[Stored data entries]

——

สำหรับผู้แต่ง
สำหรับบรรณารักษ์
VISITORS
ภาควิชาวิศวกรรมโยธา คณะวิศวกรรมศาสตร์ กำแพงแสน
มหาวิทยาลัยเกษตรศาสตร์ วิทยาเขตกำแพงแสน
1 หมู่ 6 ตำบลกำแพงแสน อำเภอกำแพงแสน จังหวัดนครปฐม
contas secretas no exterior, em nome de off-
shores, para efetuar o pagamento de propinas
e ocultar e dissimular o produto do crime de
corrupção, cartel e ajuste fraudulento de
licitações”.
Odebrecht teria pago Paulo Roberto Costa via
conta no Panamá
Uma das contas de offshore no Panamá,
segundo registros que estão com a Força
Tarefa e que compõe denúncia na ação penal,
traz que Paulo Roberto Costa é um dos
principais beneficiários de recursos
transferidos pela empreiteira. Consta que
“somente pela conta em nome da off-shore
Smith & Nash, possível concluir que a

——

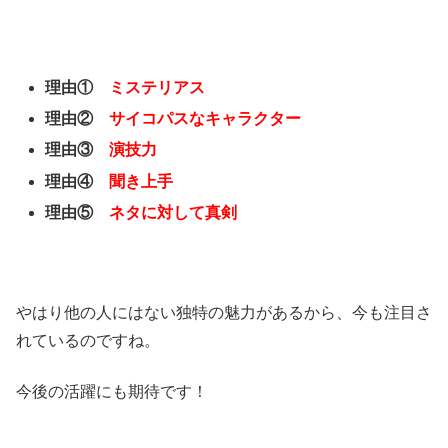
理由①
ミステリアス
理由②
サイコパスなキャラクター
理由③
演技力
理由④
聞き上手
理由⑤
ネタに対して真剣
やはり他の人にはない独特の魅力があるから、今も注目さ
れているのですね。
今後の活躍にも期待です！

——

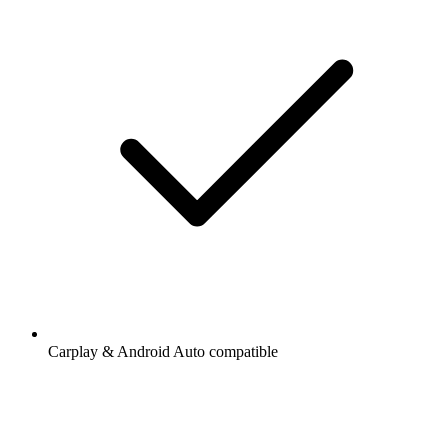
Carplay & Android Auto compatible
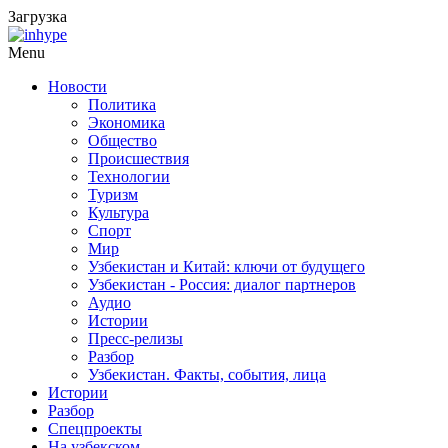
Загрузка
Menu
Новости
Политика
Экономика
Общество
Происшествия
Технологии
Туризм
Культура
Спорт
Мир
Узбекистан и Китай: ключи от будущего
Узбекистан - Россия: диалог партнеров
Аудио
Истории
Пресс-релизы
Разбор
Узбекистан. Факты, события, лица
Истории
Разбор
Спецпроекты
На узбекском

——

** What you should do **
For the word "Узбекистан", find all matching lines in the entries above and copy them out.

** Response box **
Узбекистан и Китай: ключи от будущего
Узбекистан - Россия: диалог партнеров
Узбекистан. Факты, события, лица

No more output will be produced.